Four cases are presented in the comments for further study and to get the discussion going. The holdings and legal reasoning are provided and each case is linked to the decision in Google Scholar. Geeks like me can use the "How cited" feature to find recent cases that have cited them.
Please feel free to comment in reply to each opening comment, or to start new threads. Since this is a study hall diary, feel free to post naive questions or tear into these court decisions, explaining why you believe what you do. Teach the rest of us what you know and why you know it.
Connecticut State Supreme Court
Source: RIGHT TO BEAR ARMS UNDER THE CONNECTICUT CONSTITUTION Report No. 2013-R-0195, dated March 20, 2013. Additional cases may be found therein.
This diary introduces important concepts in constitutional firearms law.
- An explicit right to armed self defense has been in force in the state of Connecticut since 1818.
- It is an individual right and is very similar to the core right defined in the Heller decision.

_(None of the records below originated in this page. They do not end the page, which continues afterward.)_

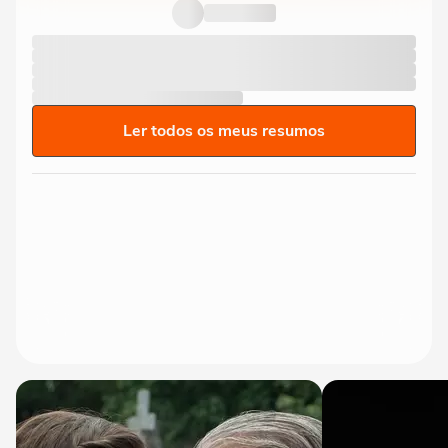
Ler todos os meus resumos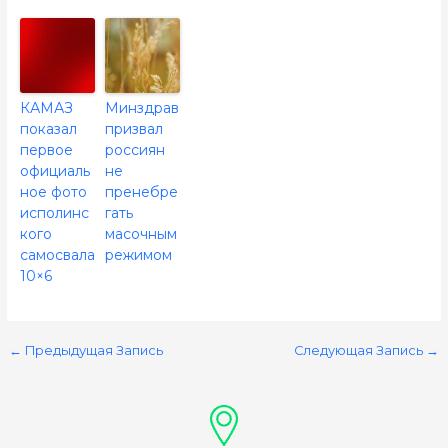
КАМАЗ
Минздрав
показал
призвал
первое
россиян
официаль
не
ное фото
пренебре
исполинс
гать
кого
масочным
самосвала
режимом
10×6
←
Предыдущая Запись
Следующая Запись
→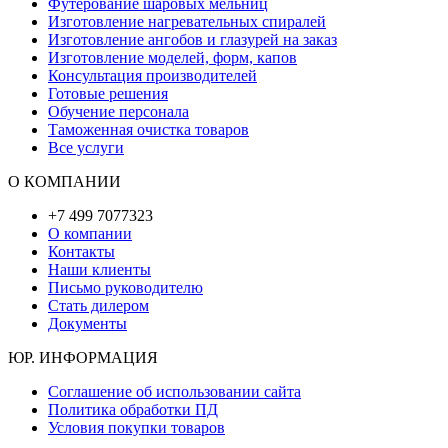
Футерование шаровых мельниц
Изготовление нагревательных спиралей
Изготовление ангобов и глазурей на заказ
Изготовление моделей, форм, капов
Консультация производителей
Готовые решения
Обучение персонала
Таможенная очистка товаров
Все услуги
О КОМПАНИИ
+7 499 7077323
О компании
Контакты
Наши клиенты
Письмо руководителю
Стать дилером
Документы
ЮР. ИНФОРМАЦИЯ
Соглашение об использовании сайта
Политика обработки ПД
Условия покупки товаров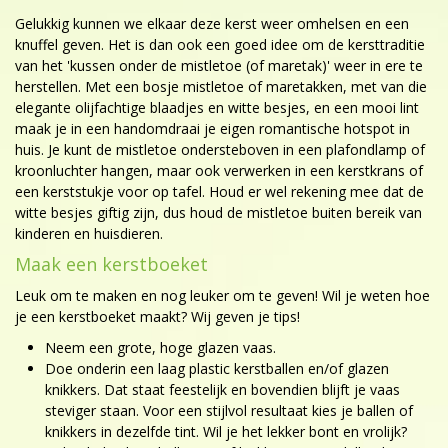
Gelukkig kunnen we elkaar deze kerst weer omhelsen en een
knuffel geven. Het is dan ook een goed idee om de kersttraditie
van het 'kussen onder de mistletoe (of maretak)' weer in ere te
herstellen. Met een bosje mistletoe of maretakken, met van die
elegante olijfachtige blaadjes en witte besjes, en een mooi lint
maak je in een handomdraai je eigen romantische hotspot in
huis. Je kunt de mistletoe ondersteboven in een plafondlamp of
kroonluchter hangen, maar ook verwerken in een kerstkrans of
een kerststukje voor op tafel. Houd er wel rekening mee dat de
witte besjes giftig zijn, dus houd de mistletoe buiten bereik van
kinderen en huisdieren.
Maak een kerstboeket
Leuk om te maken en nog leuker om te geven! Wil je weten hoe
je een kerstboeket maakt? Wij geven je tips!
Neem een grote, hoge glazen vaas.
Doe onderin een laag plastic kerstballen en/of glazen
knikkers. Dat staat feestelijk en bovendien blijft je vaas
steviger staan. Voor een stijlvol resultaat kies je ballen of
knikkers in dezelfde tint. Wil je het lekker bont en vrolijk?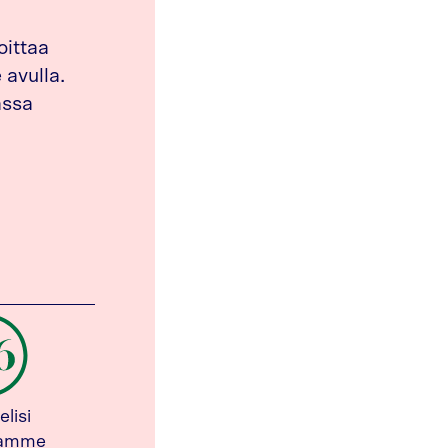
oittaa
avulla.
assa
elisi
tamme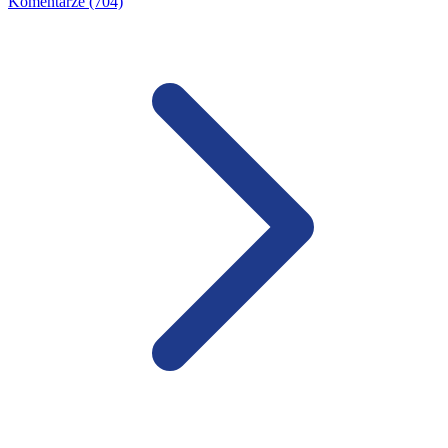
Komentarze (704)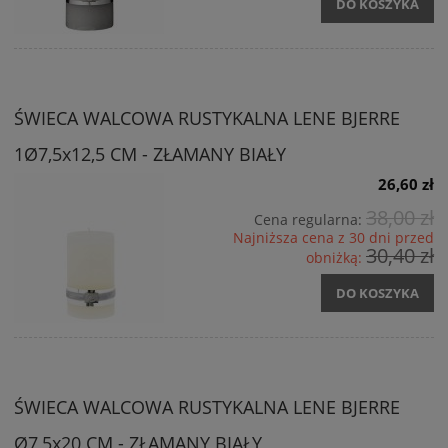
DO KOSZYKA
ŚWIECA WALCOWA RUSTYKALNA LENE BJERRE
1Ø7,5x12,5 CM - ZŁAMANY BIAŁY
26,60 zł
38,00 zł
Cena regularna:
Najniższa cena z 30 dni przed
30,40 zł
obniżką:
DO KOSZYKA
ŚWIECA WALCOWA RUSTYKALNA LENE BJERRE
Ø7,5x20 CM - ZŁAMANY BIAŁY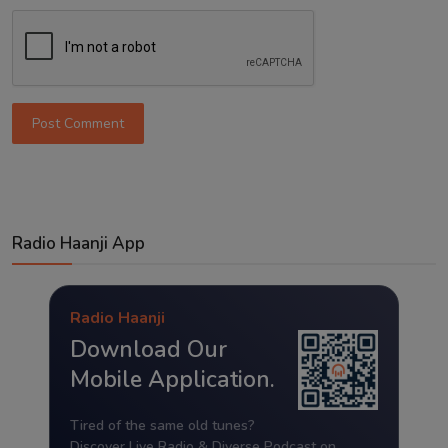
Post Comment
Radio Haanji App
Radio Haanji
Download Our
Mobile Application.
Tired of the same old tunes?
Discover Live Radio & Diverse Podcast on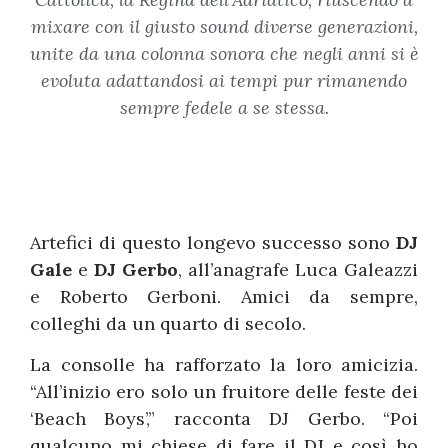
mixare con il giusto sound diverse generazioni,
unite da una colonna sonora che negli anni si è
evoluta adattandosi ai tempi pur rimanendo
sempre fedele a se stessa.
Artefici di questo longevo successo sono
DJ
Gale
e
DJ Gerbo
, all’anagrafe Luca Galeazzi
e Roberto Gerboni. Amici da sempre,
colleghi da un quarto di secolo.
La consolle ha rafforzato la loro amicizia.
“All’inizio ero solo un fruitore delle feste dei
‘Beach Boys’,” racconta DJ Gerbo. “Poi
qualcuno mi chiese di fare il DJ e così ho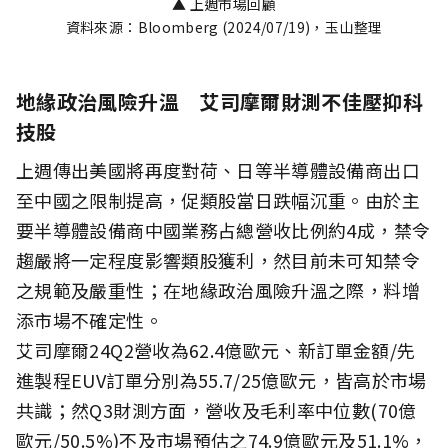
▲ 上週市場回顧
資料來源：Bloomberg (2024/07/19)，玉山整理
地緣政治風險升溫 艾司摩爾財測不佳壓抑科
技股
上週傳出美國將再度對荷、日等半導體設備商出口
至中國之限制提高，促類股當日跌幅沉重。由於主
要半導體設備商中國業務占總營收比例約4成，禁令
趨嚴將一定程度影響類股獲利，然目前未可知禁令
之規範及嚴重性；在地緣政治風險升溫之際，料增
添市場不確定性。
艾司摩爾24Q2營收為62.4億歐元、新訂單金額/先
進製程EUV訂單分別為55.7/25億歐元，皆高於市場
共識；然Q3財測方面，營收及毛利率中位數(70億
歐元/50.5%)不及市場預估之74.9億歐元及51.1%，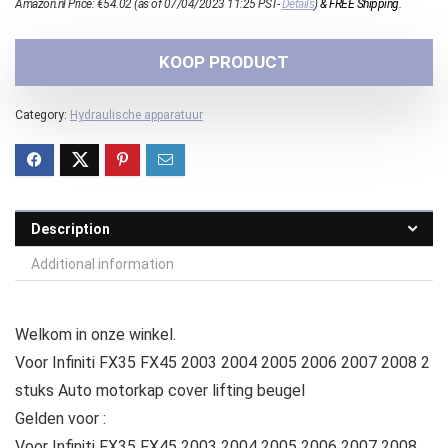
Amazon.nl Price:
€
54.02
(as of 07/04/2023 11:25 PST-
Details
)
&
FREE Shipping
.
KOOP PRODUCT
Category:
Hydraulische apparatuur
Description
Additional information
Welkom in onze winkel.
Voor Infiniti FX35 FX45 2003 2004 2005 2006 2007 2008 2
stuks Auto motorkap cover lifting beugel
Gelden voor :
Voor Infiniti FX35 FX45 2003 2004 2005 2006 2007 2008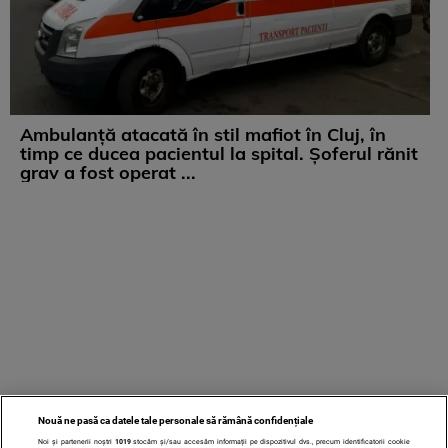
Ambulanță atacată în stil mafiot în Cluj, în
timp ce ducea pacientul la spital. Șoferul rănit
grav a fost operat ...
Nouă ne pasă ca datele tale personale să rămână confidențiale
Noi și partenerii noștri
1019
stocăm și/sau accesăm informații pe dispozitivul dvs., precum identificatorii cookie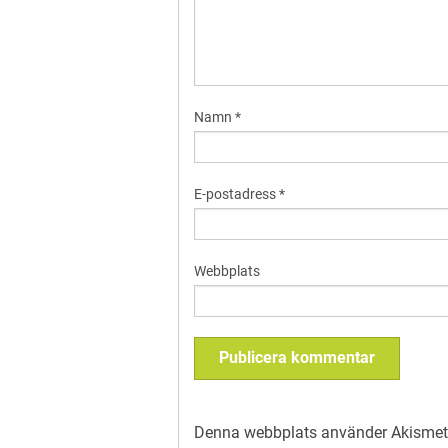
Namn
*
E-postadress
*
Webbplats
Denna webbplats använder Akismet 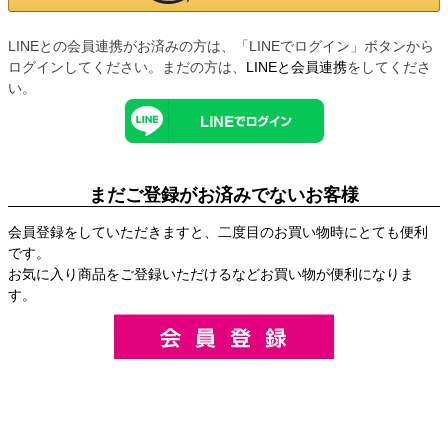
LINEとの会員連携がお済みの方は、「LINEでログイン」ボタンから
ログインしてください。まだの方は、
LINEと会員連携
をしてくださ
い。
まだご登録がお済みでないお客様
会員登録をしていただきますと、二度目のお買い物時にとても便利
です。
お気に入り商品をご登録いただけるなどお買い物が便利になりま
す。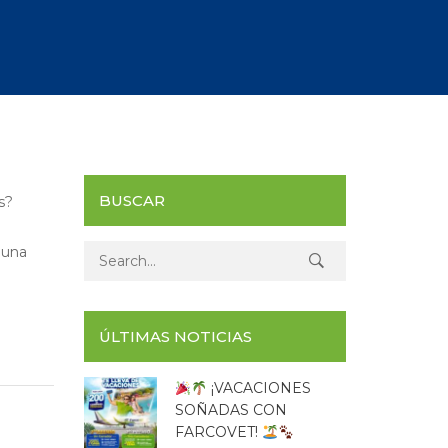
BUSCAR
s?
 una
Search for:
ÚLTIMAS NOTICIAS
¡VACACIONES
SOÑADAS CON
FARCOVET!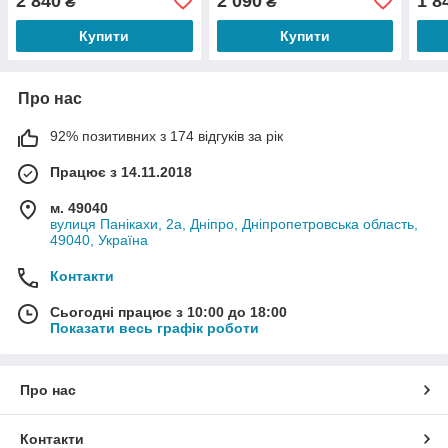
2 840
2 090
1 8
₴
₴
Купити
Купити
Про нас
92% позитивних з 174 відгуків за рік
Працює з 14.11.2018
м. 49040
вулиця Панікахи, 2а, Дніпро, Дніпропетровська область,
49040, Україна
Контакти
Сьогодні працює з 10:00 до 18:00
Показати весь графік роботи
Про нас
Контакти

- For the last 20 years, state courts have upheld most of Connecticut's gun laws as constitutional restrictions on the individual RKBA.
- The new laws passed in 2013 have not yet been vetted in state court.
Since the Connecticut state legislature has a long history of vetting their gun laws with their state constitution and state court decisions in mind, I think the recent laws very well might survive their eventual review by the US Supreme Court.
This diary is intended as an introduction/foundation diary for the state constitutional right and the legal reasoning applied to evaluate constitutional claims in Connecticut state courts. The new laws passed in 2013 are complex and have not yet been vetted in Connecticut state court. I intend to write separately about those laws and the recent Federal Court decision rejecting constitutional challenges (Shrew v Malloy).